--- START ---
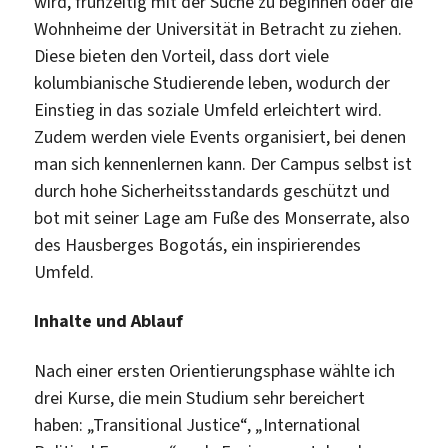
wird, frühzeitig mit der Suche zu beginnen oder die
Wohnheime der Universität in Betracht zu ziehen.
Diese bieten den Vorteil, dass dort viele
kolumbianische Studierende leben, wodurch der
Einstieg in das soziale Umfeld erleichtert wird.
Zudem werden viele Events organisiert, bei denen
man sich kennenlernen kann. Der Campus selbst ist
durch hohe Sicherheitsstandards geschützt und
bot mit seiner Lage am Fuße des Monserrate, also
des Hausberges Bogotás, ein inspirierendes
Umfeld.
Inhalte und Ablauf
Nach einer ersten Orientierungsphase wählte ich
drei Kurse, die mein Studium sehr bereichert
haben: „Transitional Justice“, „International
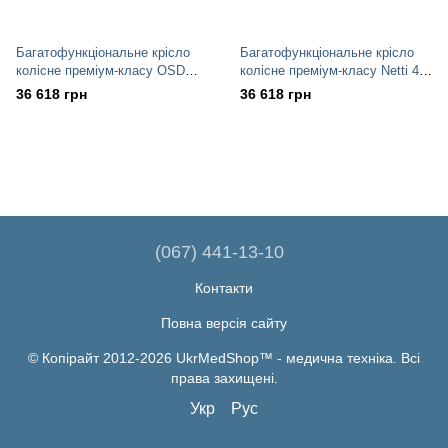
Багатофункціональне крісло
Багатофункціональне крісло
колісне преміум-класу OSD
колісне преміум-класу Netti 4U
Netti
CE Plus
36 618 грн
36 618 грн
(067) 441-13-10
Контакти
Повна версія сайту
© Копірайт 2012-2026 UkrMedShop™ - медична техніка. Всі
права захищені.
Укр
Рус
--- END ---
- What you have to do:
Every line that includes "Umfeld" must be copied from the material above.

- The answer:
Einstieg in das soziale Umfeld erleichtert wird.
Umfeld.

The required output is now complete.